== EXERCISE PROMPT ==
The only thing to report is how many lines of the data contain the word "will".

== PROVIDED MATERIAL ==
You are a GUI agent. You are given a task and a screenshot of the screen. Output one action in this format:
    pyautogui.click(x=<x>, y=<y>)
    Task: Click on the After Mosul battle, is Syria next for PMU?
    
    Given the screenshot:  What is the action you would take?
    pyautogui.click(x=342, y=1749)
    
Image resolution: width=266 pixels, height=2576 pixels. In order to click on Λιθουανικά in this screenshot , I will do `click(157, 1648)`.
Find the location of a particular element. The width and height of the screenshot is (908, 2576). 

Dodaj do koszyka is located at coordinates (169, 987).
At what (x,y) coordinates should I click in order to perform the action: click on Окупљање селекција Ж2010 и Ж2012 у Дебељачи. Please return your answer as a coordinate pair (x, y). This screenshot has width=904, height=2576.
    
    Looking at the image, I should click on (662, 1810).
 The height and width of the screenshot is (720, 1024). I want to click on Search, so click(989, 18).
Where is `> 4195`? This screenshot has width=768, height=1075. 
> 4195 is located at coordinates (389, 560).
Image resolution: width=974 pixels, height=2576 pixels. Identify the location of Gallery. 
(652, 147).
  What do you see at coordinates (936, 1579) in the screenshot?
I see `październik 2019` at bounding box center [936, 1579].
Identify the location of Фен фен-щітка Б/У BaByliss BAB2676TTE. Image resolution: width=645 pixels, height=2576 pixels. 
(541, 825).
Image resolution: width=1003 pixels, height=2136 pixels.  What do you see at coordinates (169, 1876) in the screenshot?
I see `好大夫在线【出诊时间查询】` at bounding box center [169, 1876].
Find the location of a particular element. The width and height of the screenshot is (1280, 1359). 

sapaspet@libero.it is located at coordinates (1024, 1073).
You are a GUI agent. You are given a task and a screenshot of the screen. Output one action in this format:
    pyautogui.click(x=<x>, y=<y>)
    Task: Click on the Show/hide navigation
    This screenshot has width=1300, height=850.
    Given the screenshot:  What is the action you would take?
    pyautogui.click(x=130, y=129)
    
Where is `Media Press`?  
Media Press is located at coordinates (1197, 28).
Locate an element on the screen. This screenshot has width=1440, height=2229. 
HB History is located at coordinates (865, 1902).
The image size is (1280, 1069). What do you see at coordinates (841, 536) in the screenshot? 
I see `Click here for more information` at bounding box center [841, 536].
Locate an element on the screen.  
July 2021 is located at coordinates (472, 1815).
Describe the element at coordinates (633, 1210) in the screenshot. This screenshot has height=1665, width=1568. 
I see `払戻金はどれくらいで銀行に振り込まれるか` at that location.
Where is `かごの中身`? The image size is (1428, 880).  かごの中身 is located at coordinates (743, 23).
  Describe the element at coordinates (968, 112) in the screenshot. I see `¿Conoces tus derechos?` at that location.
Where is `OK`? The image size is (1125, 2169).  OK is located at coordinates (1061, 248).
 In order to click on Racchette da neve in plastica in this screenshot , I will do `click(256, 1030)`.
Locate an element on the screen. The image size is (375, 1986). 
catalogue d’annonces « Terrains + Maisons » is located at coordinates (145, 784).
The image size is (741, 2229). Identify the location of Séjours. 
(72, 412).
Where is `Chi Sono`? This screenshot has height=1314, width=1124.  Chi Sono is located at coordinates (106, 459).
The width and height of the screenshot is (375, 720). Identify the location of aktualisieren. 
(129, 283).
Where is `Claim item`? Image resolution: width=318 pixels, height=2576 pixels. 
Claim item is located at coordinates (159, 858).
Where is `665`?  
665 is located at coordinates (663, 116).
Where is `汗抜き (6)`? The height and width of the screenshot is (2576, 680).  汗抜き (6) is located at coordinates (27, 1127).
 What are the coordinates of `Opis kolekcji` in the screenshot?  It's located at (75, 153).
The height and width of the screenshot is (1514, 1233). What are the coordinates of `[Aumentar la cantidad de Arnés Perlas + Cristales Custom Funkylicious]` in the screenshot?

== SOLUTION TO THIS PROBLEM ==
2